The Alignment Forum should have more transparent membership standards

This is a public complaint about the Alignment Forum that I hope will improve the overall health of the AI Safety community as it exists there and elsewhere. This post is basically a short story about how I was refused membership by the AF mod team after a long and opaque process, with some accompanying reasons for why the fact that this happened is a bad signal for the community.

You may have come across this recent post on the AF: Opinions on Interpretable Machine Learning and 70 Summaries of Recent Papers (LW version here). I started writing this post sometime in August of 2020, and I was really happy to have Owen Shen join me in the work, which we finished this April. My profile is listed on this post, but I am actually not a member of the Alignment Forum, meaning I could not respond to any comments on the post (and cannot make other posts or comment on other posts).

I tried a few times to become a member in the many months leading up to this post. I applied through the AF website twice in 2020. After never hearing back from the first application, I added more details in the second about how I do ML interpretability research, am partway through my PhD, etc. I never heard back about that one either. Thankfully Owen, who was already an AF member, knew one of the mods and reached out to them for me (in December, at this point). The mod suggested we post to LessWrong and then they could promote it to the AF — Owen and I politely declined this suggestion, since we might as well just use Owen’s account to post on the AF (but more on this later). Sometime between December and April, I applied again trying to explain the whole situation, how I was collaborating with an AF member on a post, my background — all things that I hoped would communicate that I was not going to hijack the AF bandwidth for far-below-average content or nefarious purposes. I didn’t get a reply, so Owen reached out again to a mod, on my behalf, the week before we were going to post our review, and it was at this point I learned that (paraphrasing) the main way someone becomes an AF member is to post on LessWrong, and eventually the mod team could promote them. A mod did offer to promote my comments on LW up to the AF version of the post, which would have solved my worry there, and they were willing to add my username as a co-author on the post.

At the end of the day, Owen posted the review and handled all of the typo fixes, AF comments, and updates based on feedback.

Fast-forward a week or two, and I ask Owen to ask the mod team if the whole interpretability post changed anything, because I figure maybe now they trust me, and I am legitimately interested in reading and contributing to the AF discourse. A mod replies that they will not promote me, and they think I’ll get the same traction on posts at LW and most of my posts there will end up getting promoted to AF anyway. Then it comes up that they actually do not have anyone responsible for promotions, and this mod was hesitant about unilaterally making any decision. They told us they would message the team about this, but then shortly followed up with a message saying they were too busy to look into it for a few weeks and suggested we reach out to another mod. At this point I figured I would write this post up (this was two weeks ago).

So what are the issues here?
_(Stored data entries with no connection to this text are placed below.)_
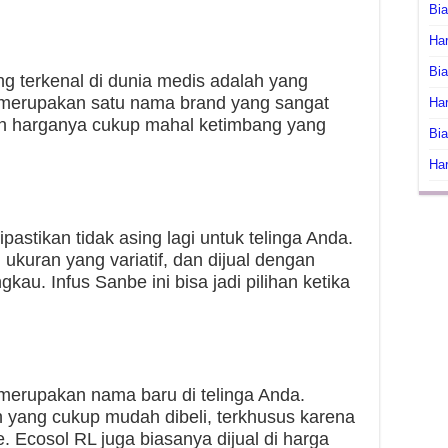
Bi
Har
Bia
ng terkenal di dunia medis adalah yang
ga merupakan satu nama brand yang sangat
Har
un harganya cukup mahal ketimbang yang
Bia
Har
astikan tidak asing lagi untuk telinga Anda.
 ukuran yang variatif, dan dijual dengan
gkau. Infus Sanbe ini bisa jadi pilihan ketika
 merupakan nama baru di telinga Anda.
h yang cukup mudah dibeli, terkhusus karena
e. Ecosol RL juga biasanya dijual di harga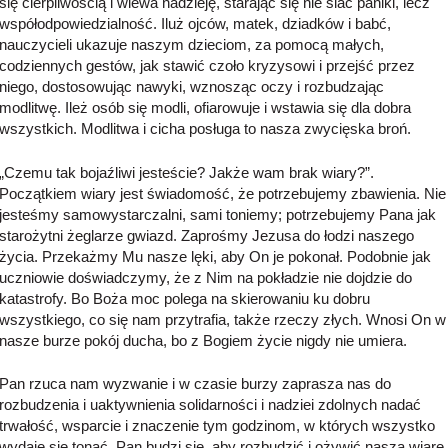
się cierpliwością i wlewa nadzieję, starając się nie siać paniki, lecz
współodpowiedzialność. Iluż ojców, matek, dziadków i babć,
nauczycieli ukazuje naszym dzieciom, za pomocą małych,
codziennych gestów, jak stawić czoło kryzysowi i przejść przez
niego, dostosowując nawyki, wznosząc oczy i rozbudzając
modlitwę. Ileż osób się modli, ofiarowuje i wstawia się dla dobra
wszystkich. Modlitwa i cicha posługa to nasza zwycięska broń.
„Czemu tak bojaźliwi jesteście? Jakże wam brak wiary?”.
Początkiem wiary jest świadomość, że potrzebujemy zbawienia. Nie
jesteśmy samowystarczalni, sami toniemy; potrzebujemy Pana jak
starożytni żeglarze gwiazd. Zaprośmy Jezusa do łodzi naszego
życia. Przekażmy Mu nasze lęki, aby On je pokonał. Podobnie jak
uczniowie doświadczymy, że z Nim na pokładzie nie dojdzie do
katastrofy. Bo Boża moc polega na skierowaniu ku dobru
wszystkiego, co się nam przytrafia, także rzeczy złych. Wnosi On w
nasze burze pokój ducha, bo z Bogiem życie nigdy nie umiera.
Pan rzuca nam wyzwanie i w czasie burzy zaprasza nas do
rozbudzenia i uaktywnienia solidarności i nadziei zdolnych nadać
trwałość, wsparcie i znaczenie tym godzinom, w których wszystko
wydaje się tonąć. Pan budzi się, aby rozbudzić i ożywić naszą wiarę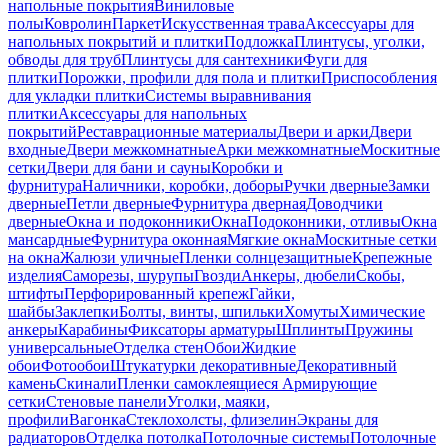
напольные покрытия
Виниловые
полы
Ковролин
Паркет
Искусственная трава
Аксессуары для
напольных покрытий и плитки
Подложка
Плинтусы, уголки,
обводы для труб
Плинтусы для сантехники
Фуги для
плитки
Порожки, профили для пола и плитки
Приспособления
для укладки плитки
Системы выравнивания
плитки
Аксессуары для напольных
покрытий
Реставрационные материалы
Двери и арки
Двери
входные
Двери межкомнатные
Арки межкомнатные
Москитные
сетки
Двери для бани и сауны
Коробки и
фурнитура
Наличники, коробки, доборы
Ручки дверные
Замки
дверные
Петли дверные
Фурнитура дверная
Доводчики
дверные
Окна и подоконники
Окна
Подоконники, отливы
Окна
мансардные
Фурнитура оконная
Мягкие окна
Москитные сетки
на окна
Жалюзи уличные
Пленки солнцезащитные
Крепежные
изделия
Саморезы, шурупы
Гвозди
Анкеры, дюбели
Скобы,
штифты
Перфорированный крепеж
Гайки,
шайбы
Заклепки
Болты, винты, шпильки
Хомуты
Химические
анкеры
Карабины
Фиксаторы арматуры
Шплинты
Пружины
универсальные
Отделка стен
Обои
Жидкие
обои
Фотообои
Штукатурки декоративные
Декоративный
камень
Скинали
Пленки самоклеящиеся
Армирующие
сетки
Стеновые панели
Уголки, маяки,
профили
Вагонка
Стеклохолсты, флизелин
Экраны для
радиаторов
Отделка потолка
Потолочные системы
Потолочные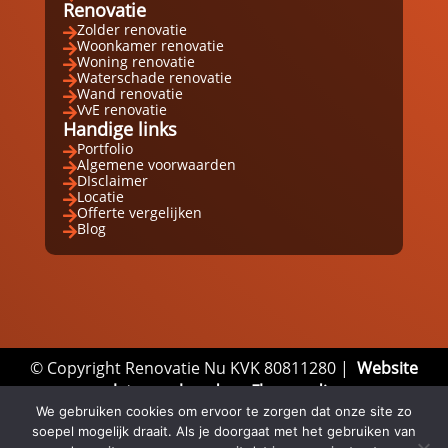
Renovatie
Zolder renovatie

Woonkamer renovatie

Woning renovatie

Waterschade renovatie

Wand renovatie

VvE renovatie

Handige links
Portfolio

Algemene voorwaarden

DIsclaimer

Locatie

Offerte vergelijken

Blog

© Copyright Renovatie Nu KVK 80811280 |
Website
laten maken door Flexamedia
We gebruiken cookies om ervoor te zorgen dat onze site zo
Privacyverklaring
|
Disclaimer
|
Algemene
soepel mogelijk draait. Als je doorgaat met het gebruiken van
Voorwaarden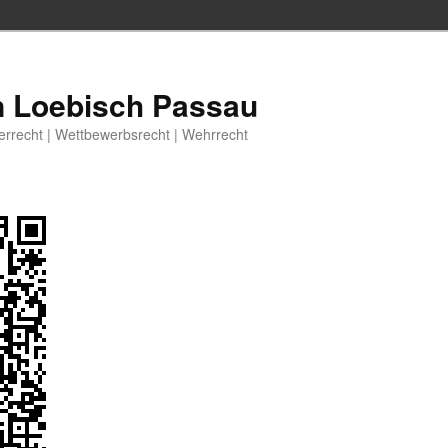
n Loebisch Passau
berrecht | Wettbewerbsrecht | Wehrrecht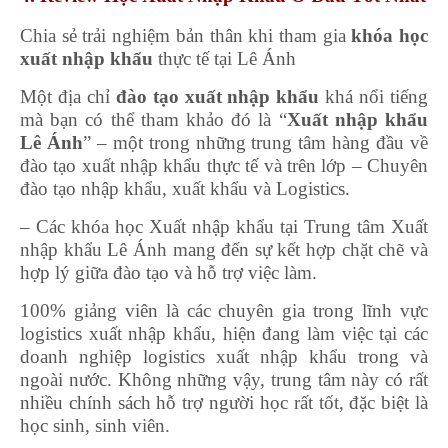
Chia sẻ trải nghiệm bản thân khi tham gia
khóa học
xuất nhập khẩu
thực tế tại Lê Ánh
Một địa chỉ
đào tạo xuất nhập khẩu
khá nổi tiếng
mà bạn có thể tham khảo đó là “
Xuất nhập khẩu
Lê Ánh
” – một trong những trung tâm hàng đầu về
đào tạo xuất nhập khẩu thực tế và trên lớp – Chuyên
đào tạo nhập khẩu, xuất khẩu và Logistics.
– Các khóa học Xuất nhập khẩu tại Trung tâm Xuất
nhập khẩu Lê Ánh mang đến sự kết hợp chặt chẽ và
hợp lý giữa đào tạo và hỗ trợ việc làm.
100% giảng viên là các chuyên gia trong lĩnh vực
logistics xuất nhập khẩu, hiện đang làm việc tại các
doanh nghiệp logistics xuất nhập khẩu trong và
ngoài nước. Không những vậy, trung tâm này có rất
nhiều chính sách hỗ trợ người học rất tốt, đặc biệt là
học sinh, sinh viên.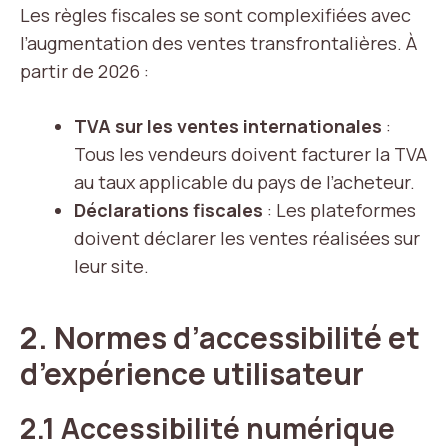
Les règles fiscales se sont complexifiées avec
l’augmentation des ventes transfrontalières. À
partir de 2026 :
TVA sur les ventes internationales
:
Tous les vendeurs doivent facturer la TVA
au taux applicable du pays de l’acheteur.
Déclarations fiscales
: Les plateformes
doivent déclarer les ventes réalisées sur
leur site.
2. Normes d’accessibilité et
d’expérience utilisateur
2.1 Accessibilité numérique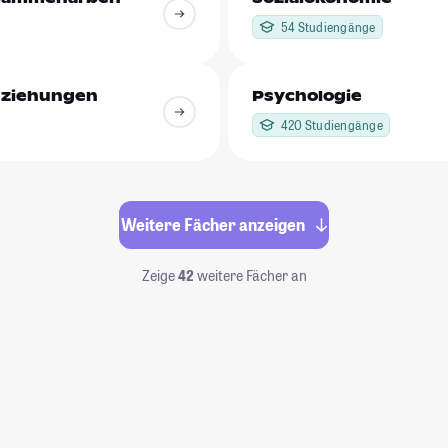
54 Studiengänge
Beziehungen
Psychologie
420 Studiengänge
Weitere Fächer anzeigen
Zeige
42
weitere Fächer an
I don’t want to be dramatic about this whole chain of events, and it isn’t all too troubling to me personally. I do want to bring this topic to public attention, since I think it would help the AI Safety community if the AF were more accountable and transparent. So here are a couple observations:

  1. I applied three times to the AF and the only way I could communicate with the AF was via a personal connection who was willing to inquire on my behalf. This is pretty unresponsive behavior from the AF team and suggests there are equity issues with access to the community.

  2. I learned about how people get promoted in April, probably six months after my first application, and four months after our first time of contact with the mod team. Standards for membership should be way more accessible than this.

That’s basically it as far as concrete observations go, and the solution is pretty obvious: be more transparent, post standards publicly, have an accountable and accessible mod team, etc.

But let me briefly paint a more complete picture of why this is bad for the community. This story tells me that for 6+ months, the AF was closed to the public, and it is possible that mods seemed to not think this was an issue because LW exists. I have four key concerns with this:

  1. The AF being closed to the public is bad for the quality of AF discourse.

  2. The AF being closed to the public is bad for the broader perception of AI Safety.

  3. LW being a stepping-stone to the AF seems like a strange system to me, given that the AI Safety community is not the same thing as the rationality community.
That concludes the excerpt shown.